Oggi la sfida si fa ancora più decisa: essa consiste nella risposta alla domanda sul come assicurare che il vaccino pervenga a tutti indistintamente, in tempi ragionevoli e secondo criteri e parametri certi e controllabili.

Papa Francesco ha chiesto espressamente di globalizzare le cure sanitarie, per dare a tutti «la possibilità di accesso a quei farmaci che potrebbero salvare tante vite per tutte le popolazioni». Egli ha evidenziato detta esigenza, tanto più pressante al tempo della pandemia, quando ampie fasce della popolazione mondiale rischiano di essere escluse dalla distribuzione del vaccino contro il Coronavirus. Sul piano dell’enforcement si tratta però non soltanto di globalizzare, bensì anche di evitare condotte di accaparramento, dumping o, comunque, speculative.

La issue (termine caro agli anglofoni) è multilivello: essa attiene difatti non solo alle relazioni tra paesi (il vaccino dovrebbe essere disponibile per tutti i paesi indistintamente), ma anche ai rapporti interni ai paesi, secondo un’equa distribuzione subnazionale tra regioni e province, ed anche e in ogni caso, alla messa a disposizione del vaccino a tutti i cittadini all’interno delle comunità locali.

Questi ultimi sono i titolari di quel fondamentale diritto alla salute e alla cura messi in gioco dalla pandemia: essi sono e devono restare al centro di qualsivoglia decisione di governance e di policy sulla distribuzione del vaccino nei prossimi mesi.

Prepararsi in tal senso è ineludibile e necessario, fin da ora, cogliendo questa sfida non soltanto sul piano scientifico e tecnico, ma anche sotto il profilo etico, per dimostrare effettivamente che la pandemia da Covid-19 ha trovato l’umanità pronta a cogliere questa sfida nel modo scientificamente, politicamente e, soprattutto, eticamente migliore.

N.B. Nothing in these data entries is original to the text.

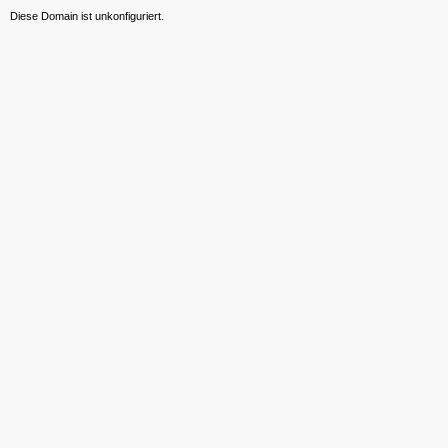
Diese Domain ist unkonfiguriert.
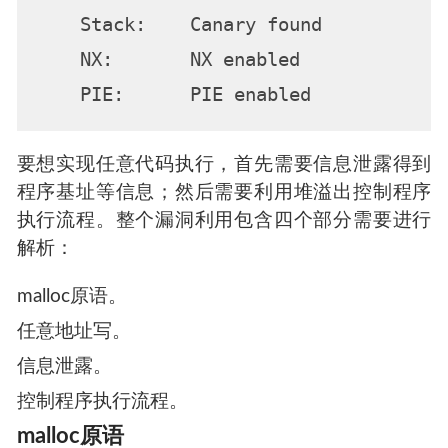
    Stack:    Canary found

    NX:       NX enabled

要想实现任意代码执行，首先需要信息泄露得到
程序基址等信息；然后需要利用堆溢出控制程序
执行流程。整个漏洞利用包含四个部分需要进行
解析：
malloc原语。
任意地址写。
信息泄露。
控制程序执行流程。
malloc原语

Il nostro Paese ha la possibilità e il tempo di farlo, confermando la sua resilienza in questo settore della rule of law, che lo ha posto negli ultimi anni progressivamente come modello globale per gli standard anticorruzione adottati. E ciò, speriamo, avvenga e sia anche adeguatamente comunicato, a dispetto di una certa abitudine allo storytelling deteriore, dagli effetti fortemente negativi per l’interesse nazionale.